Dalam dua tahun ini, saya sangat menyadari betapa banyak kontribusi penulis selama masa pandemi. Bukan hanya penulis, penerbit-penerbit mayor juga meluncurkan banyak buku yang didiskon dengan tagline ‘#Dirumahsaja’ tidak sampai di sana, jaminan gratis ongkir dan beli banyak lebih murah juga diikutsertakan untuk mendukung gerakan #Dirumahsaja ini.

Berdasarkan apa yang saya tahu, jumlah masyarakat Indonesia yang suka membaca jadi meningkat selama pandemi ini, terlebih membaca buku yang terbit secara digital. Informasi ini saya dapatkan di salah satu seminar yang mendatangkan pendiri salah satu platform menulis daring, yakni Kwikku yang banyak menjadi favorit selama pandemi. Dinyatakan dalam diagram batang, sebuah survei yang telah dilakukan Gramedia terhadap penggunaan internet menunjukkan bahwa 85% orang mencari E-book, survei ini berasal dari tahun 2019 dan seminar ini saya ikuti pada 31 Oktober 2020. Saya pikir, jika pada 2019 saja sudah banyak orang yang menyenangi buku-buku digital, bukankah di masa pandemi bisa jadi jauh lebih meningkat?
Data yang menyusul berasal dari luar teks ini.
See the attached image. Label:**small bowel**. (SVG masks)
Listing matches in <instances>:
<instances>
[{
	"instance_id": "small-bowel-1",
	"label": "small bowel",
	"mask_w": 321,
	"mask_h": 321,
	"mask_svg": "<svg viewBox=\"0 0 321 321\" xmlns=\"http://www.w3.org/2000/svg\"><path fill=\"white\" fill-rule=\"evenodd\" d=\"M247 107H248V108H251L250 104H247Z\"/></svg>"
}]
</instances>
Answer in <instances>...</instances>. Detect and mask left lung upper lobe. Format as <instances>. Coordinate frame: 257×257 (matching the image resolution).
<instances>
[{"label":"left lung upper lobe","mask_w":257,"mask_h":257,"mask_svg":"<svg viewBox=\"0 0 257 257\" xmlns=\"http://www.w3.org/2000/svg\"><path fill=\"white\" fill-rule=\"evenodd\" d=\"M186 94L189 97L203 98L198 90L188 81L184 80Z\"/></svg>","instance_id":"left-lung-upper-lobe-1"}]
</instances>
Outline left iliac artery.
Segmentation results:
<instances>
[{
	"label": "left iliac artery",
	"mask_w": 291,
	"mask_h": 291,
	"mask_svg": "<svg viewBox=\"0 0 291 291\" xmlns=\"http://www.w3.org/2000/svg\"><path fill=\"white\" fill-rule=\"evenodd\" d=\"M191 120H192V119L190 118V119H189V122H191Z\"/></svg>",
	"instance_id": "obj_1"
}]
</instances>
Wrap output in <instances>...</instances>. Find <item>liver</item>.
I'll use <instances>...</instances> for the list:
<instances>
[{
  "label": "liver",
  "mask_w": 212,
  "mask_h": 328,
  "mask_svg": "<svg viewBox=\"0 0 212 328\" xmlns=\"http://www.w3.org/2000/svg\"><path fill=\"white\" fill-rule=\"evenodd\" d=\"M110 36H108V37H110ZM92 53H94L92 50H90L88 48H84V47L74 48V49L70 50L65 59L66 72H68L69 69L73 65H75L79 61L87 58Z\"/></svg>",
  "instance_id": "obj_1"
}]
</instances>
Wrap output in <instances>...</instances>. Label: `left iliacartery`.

Bagi salah seorang penulis platform, tentu saja ini merupakan angin segar.

Meskipun begitu, ada juga kabar memilukan tentang para penulis yang mengalami pembajakan, karya-karyanya disebarluaskan dalam bentuk PDF. Padahal, apa susahnya menghargai sesama di masa seperti ini? Tagar antiperbajakan sempat marak sekali waktu itu, ada penerbit dan toko buku yang mengalami kerugian. Di balik sisi menyenangkan, ada juga yang menyedihkan. Hidup memang seperti dua sisi koin.

Semua pasang surut suka-duka yang bermunculan dalam dunia literasi ini membuat saya memikirkan satu pertanyaan:

Lantas, apa yang bisa saya lakukan sebagai penulis?
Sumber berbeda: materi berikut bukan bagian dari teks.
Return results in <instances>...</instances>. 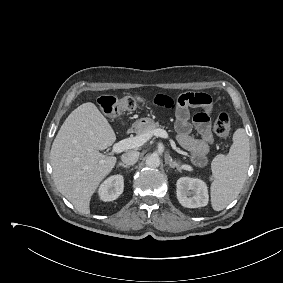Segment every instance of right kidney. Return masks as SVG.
Instances as JSON below:
<instances>
[{
  "mask_svg": "<svg viewBox=\"0 0 283 283\" xmlns=\"http://www.w3.org/2000/svg\"><path fill=\"white\" fill-rule=\"evenodd\" d=\"M124 179L121 175H114L106 179L99 188V196L103 201H113L123 192Z\"/></svg>",
  "mask_w": 283,
  "mask_h": 283,
  "instance_id": "1",
  "label": "right kidney"
}]
</instances>
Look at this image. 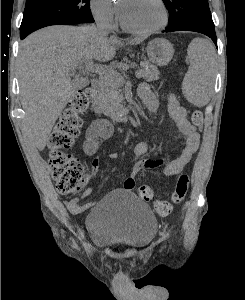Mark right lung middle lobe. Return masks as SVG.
Segmentation results:
<instances>
[{"label": "right lung middle lobe", "instance_id": "1", "mask_svg": "<svg viewBox=\"0 0 245 300\" xmlns=\"http://www.w3.org/2000/svg\"><path fill=\"white\" fill-rule=\"evenodd\" d=\"M93 22L90 0H26L20 35L50 25Z\"/></svg>", "mask_w": 245, "mask_h": 300}]
</instances>
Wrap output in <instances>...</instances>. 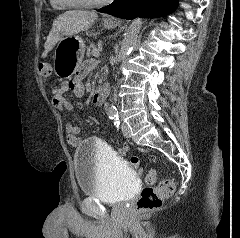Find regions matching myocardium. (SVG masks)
I'll return each instance as SVG.
<instances>
[{
	"label": "myocardium",
	"instance_id": "f54148a6",
	"mask_svg": "<svg viewBox=\"0 0 240 238\" xmlns=\"http://www.w3.org/2000/svg\"><path fill=\"white\" fill-rule=\"evenodd\" d=\"M113 0H99L96 2L85 3V2H77V1H68L67 4L72 7L79 8H96L109 4Z\"/></svg>",
	"mask_w": 240,
	"mask_h": 238
}]
</instances>
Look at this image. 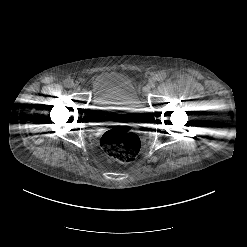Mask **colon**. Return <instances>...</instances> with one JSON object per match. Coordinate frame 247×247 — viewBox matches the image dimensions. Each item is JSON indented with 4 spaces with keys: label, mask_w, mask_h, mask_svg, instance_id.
<instances>
[{
    "label": "colon",
    "mask_w": 247,
    "mask_h": 247,
    "mask_svg": "<svg viewBox=\"0 0 247 247\" xmlns=\"http://www.w3.org/2000/svg\"><path fill=\"white\" fill-rule=\"evenodd\" d=\"M100 145L111 163L127 164L135 160L141 148L138 135L129 128L106 131Z\"/></svg>",
    "instance_id": "1"
}]
</instances>
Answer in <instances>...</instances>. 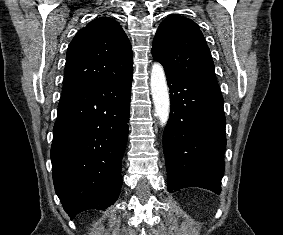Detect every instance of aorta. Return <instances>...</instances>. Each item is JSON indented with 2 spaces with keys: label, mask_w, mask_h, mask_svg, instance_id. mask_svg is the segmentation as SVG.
<instances>
[{
  "label": "aorta",
  "mask_w": 283,
  "mask_h": 235,
  "mask_svg": "<svg viewBox=\"0 0 283 235\" xmlns=\"http://www.w3.org/2000/svg\"><path fill=\"white\" fill-rule=\"evenodd\" d=\"M150 86L155 115L159 119L160 125L164 126L169 119L170 99L165 72L162 65L158 62L152 66Z\"/></svg>",
  "instance_id": "obj_1"
}]
</instances>
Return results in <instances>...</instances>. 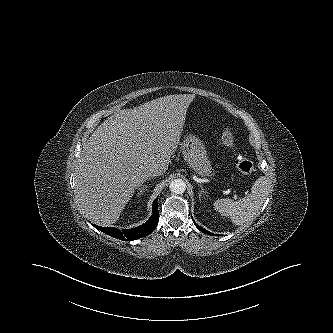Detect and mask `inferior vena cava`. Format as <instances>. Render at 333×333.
<instances>
[{"label": "inferior vena cava", "instance_id": "inferior-vena-cava-1", "mask_svg": "<svg viewBox=\"0 0 333 333\" xmlns=\"http://www.w3.org/2000/svg\"><path fill=\"white\" fill-rule=\"evenodd\" d=\"M162 175V171L159 168H152L149 170L146 178Z\"/></svg>", "mask_w": 333, "mask_h": 333}]
</instances>
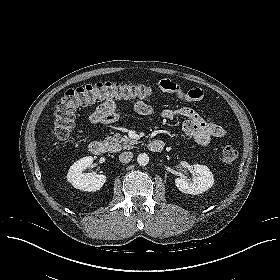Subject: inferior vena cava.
Listing matches in <instances>:
<instances>
[{"label": "inferior vena cava", "instance_id": "602c4592", "mask_svg": "<svg viewBox=\"0 0 280 280\" xmlns=\"http://www.w3.org/2000/svg\"><path fill=\"white\" fill-rule=\"evenodd\" d=\"M133 158V153L132 152H122L119 155V160L122 163H129Z\"/></svg>", "mask_w": 280, "mask_h": 280}]
</instances>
Saya mungkin tidak bisa menawarkan cerita luar biasa seperti penulis kesayangan saya, tapi saya senang bisa berbagi ilmu yang saya punya di komunitas yang saya ikuti. Saya juga senang cerita-cerita pendek dan fanfiksi yang saya tulis bisa menghibur pembaca baru dan pengikut saya selama masa pandemi. Saya senang ketika teman saya mempercayakan kemampuan saya untuk jadi orang yang mengomentari sinopsisnya. Saya berusaha sebaik mungkin untuk memberikan apa yang saya punya walau sedikit. Saya bukan penulis besar yang memiliki karya-karya hebat dan bisa menghibur banyak orang selama pandemi ini seperti yang dilakukan penulis kesayangan saya, tapi saya senang usaha kecil saya bisa sedikit berkontribusi untuk sesama penikmat karya.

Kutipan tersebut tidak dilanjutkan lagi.